Following the denial of Cesar’s motion to suppress, the matter proceeded to a bench trial on December 3, 2009.  Cesar was found guilty of both offenses.  He now appeals the trial court’s denial of his motion to suppress evidence.  


9        Cesar raises two challenges to the trial court’s denial of his motion to suppress.  Cesar first argues that he was unlawfully seized within his home in violation of his Fourth Amendment rights and, second, that his statements to the police were involuntary.  The City maintains that the officers did not “constructively seize” Cesar within his home and that the majority of the “knock and talk” interview[5] (and subsequent detention) occurred after Cesar voluntarily exited his home and stepped onto the porch.  Both parties agree that there are no Wisconsin cases directly addressing this issue.

10      In reviewing the denial of a suppression motion, this court upholds the trial court’s findings of fact unless they are clearly erroneous.  Wis. Stat. § 805.17(2).  However, the application of constitutional principles to the facts as found is a question of law this court decides independently.  Where, as here, the material facts are essentially undisputed, we apply the trial court’s factual findings to the constitutional principles underlying claims of unlawful search and seizure in violation of the United States Constitution’s Fourth Amendment and article I, section 11 of the Wisconsin Constitution.  See State v. Gaulrapp, 207 Wis. 2d 600, 605 n.2, 558 N.W.2d 696 (Ct. App. 1996) (Wisconsin Supreme Court follows United States Supreme Court’s interpretation of Fourth Amendment’s search and seizure provision). 

11      The Fourth Amendment to the United States Constitution and article I, section 11 of the Wisconsin Constitution protect “[t]he right of the people to be secure in their persons, houses, papers, and effects, against unreasonable searches and seizures.”  State v. Robinson, 2010 WI 80, ¶24, 327 Wis. 2d 302 ,786 N.W.2d 463 (citing U.S. Const. amend. IV; Wis. Const. art. 1, § 11).  Therefore, any analysis regarding whether the Fourth Amendment protections have been breached must begin with whether a search and seizure occurred.  See United States v. Mowatt, 513 F.3d 395, 399-400 (4th Cir. 2008). 
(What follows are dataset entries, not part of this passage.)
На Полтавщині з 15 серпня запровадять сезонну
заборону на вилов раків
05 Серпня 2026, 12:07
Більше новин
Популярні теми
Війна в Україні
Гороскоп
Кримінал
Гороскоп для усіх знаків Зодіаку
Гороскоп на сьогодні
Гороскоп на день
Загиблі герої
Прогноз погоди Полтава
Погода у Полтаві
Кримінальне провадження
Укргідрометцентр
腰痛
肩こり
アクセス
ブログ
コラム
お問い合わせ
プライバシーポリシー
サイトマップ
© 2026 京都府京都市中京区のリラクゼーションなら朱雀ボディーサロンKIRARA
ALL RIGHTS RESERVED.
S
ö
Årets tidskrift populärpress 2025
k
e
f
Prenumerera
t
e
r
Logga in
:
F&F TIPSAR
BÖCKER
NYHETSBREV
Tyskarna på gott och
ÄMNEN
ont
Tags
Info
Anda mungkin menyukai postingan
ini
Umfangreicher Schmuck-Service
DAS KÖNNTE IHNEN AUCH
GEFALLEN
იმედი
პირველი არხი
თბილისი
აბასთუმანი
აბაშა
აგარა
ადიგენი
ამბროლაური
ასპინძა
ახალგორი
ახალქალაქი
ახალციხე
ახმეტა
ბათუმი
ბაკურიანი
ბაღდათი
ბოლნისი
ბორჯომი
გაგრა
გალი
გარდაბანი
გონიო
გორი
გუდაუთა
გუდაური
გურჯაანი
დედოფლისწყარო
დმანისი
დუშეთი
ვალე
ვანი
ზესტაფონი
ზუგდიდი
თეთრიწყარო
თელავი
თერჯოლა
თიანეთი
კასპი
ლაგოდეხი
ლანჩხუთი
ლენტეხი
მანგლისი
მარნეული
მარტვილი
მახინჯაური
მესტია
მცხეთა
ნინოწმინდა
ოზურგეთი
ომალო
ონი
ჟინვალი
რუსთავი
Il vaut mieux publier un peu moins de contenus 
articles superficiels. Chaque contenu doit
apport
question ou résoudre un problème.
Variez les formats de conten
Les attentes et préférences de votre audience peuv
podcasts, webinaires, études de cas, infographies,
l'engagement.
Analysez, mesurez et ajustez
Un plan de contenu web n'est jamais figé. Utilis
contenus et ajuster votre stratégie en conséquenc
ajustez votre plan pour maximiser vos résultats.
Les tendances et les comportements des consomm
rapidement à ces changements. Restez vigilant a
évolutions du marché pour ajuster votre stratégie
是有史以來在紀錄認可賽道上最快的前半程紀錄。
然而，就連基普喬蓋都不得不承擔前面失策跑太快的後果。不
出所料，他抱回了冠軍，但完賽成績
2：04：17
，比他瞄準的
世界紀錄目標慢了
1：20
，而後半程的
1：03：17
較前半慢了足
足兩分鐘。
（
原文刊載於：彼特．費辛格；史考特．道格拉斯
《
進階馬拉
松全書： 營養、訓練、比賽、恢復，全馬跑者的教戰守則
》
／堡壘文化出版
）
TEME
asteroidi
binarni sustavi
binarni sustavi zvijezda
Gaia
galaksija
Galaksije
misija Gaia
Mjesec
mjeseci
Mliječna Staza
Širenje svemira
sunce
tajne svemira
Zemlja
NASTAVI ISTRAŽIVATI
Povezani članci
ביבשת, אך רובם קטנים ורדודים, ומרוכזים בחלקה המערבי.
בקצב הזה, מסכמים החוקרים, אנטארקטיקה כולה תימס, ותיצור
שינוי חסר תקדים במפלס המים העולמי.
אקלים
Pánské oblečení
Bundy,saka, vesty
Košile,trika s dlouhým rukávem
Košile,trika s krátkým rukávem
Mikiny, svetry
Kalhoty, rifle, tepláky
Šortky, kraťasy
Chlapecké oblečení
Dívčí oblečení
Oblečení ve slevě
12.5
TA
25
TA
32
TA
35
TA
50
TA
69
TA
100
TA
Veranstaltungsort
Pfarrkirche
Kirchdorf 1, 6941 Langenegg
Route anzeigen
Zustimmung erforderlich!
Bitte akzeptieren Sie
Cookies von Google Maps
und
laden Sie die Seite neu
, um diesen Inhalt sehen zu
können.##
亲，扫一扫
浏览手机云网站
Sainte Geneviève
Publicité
12      As our supreme court has observed, not all police-citizen contacts constitute a seizure and, therefore, many such contacts do not fall within the safeguards afforded by the Fourth Amendment.  State v. Young, 2006 WI 98, ¶18, 294 Wis. 2d 1, 717 N.W.2d 729.  The United States Supreme Court’s pronouncements on the Fourth Amendment implications of various types of encounters have been distilled by the Seventh Circuit Court of Appeals into the following three categories:

The first category is an arrest, for which the Fourth Amendment requires that police have probable cause to believe a person has committed or is committing a crime.  The second category is an investigatory stop, which is limited to a brief, non-intrusive detention.  This is also a Fourth Amendment “seizure,” but the officer need only have specific and articulable facts sufficient to give rise to a reasonable suspicion that a person has committed or is committing a crime.  The third category involves no restraint on the citizen’s liberty, and is characterized by an officer seeking the citizen’s voluntary cooperation through non-coercive questioning. This is not a seizure within the meaning of the Fourth Amendment.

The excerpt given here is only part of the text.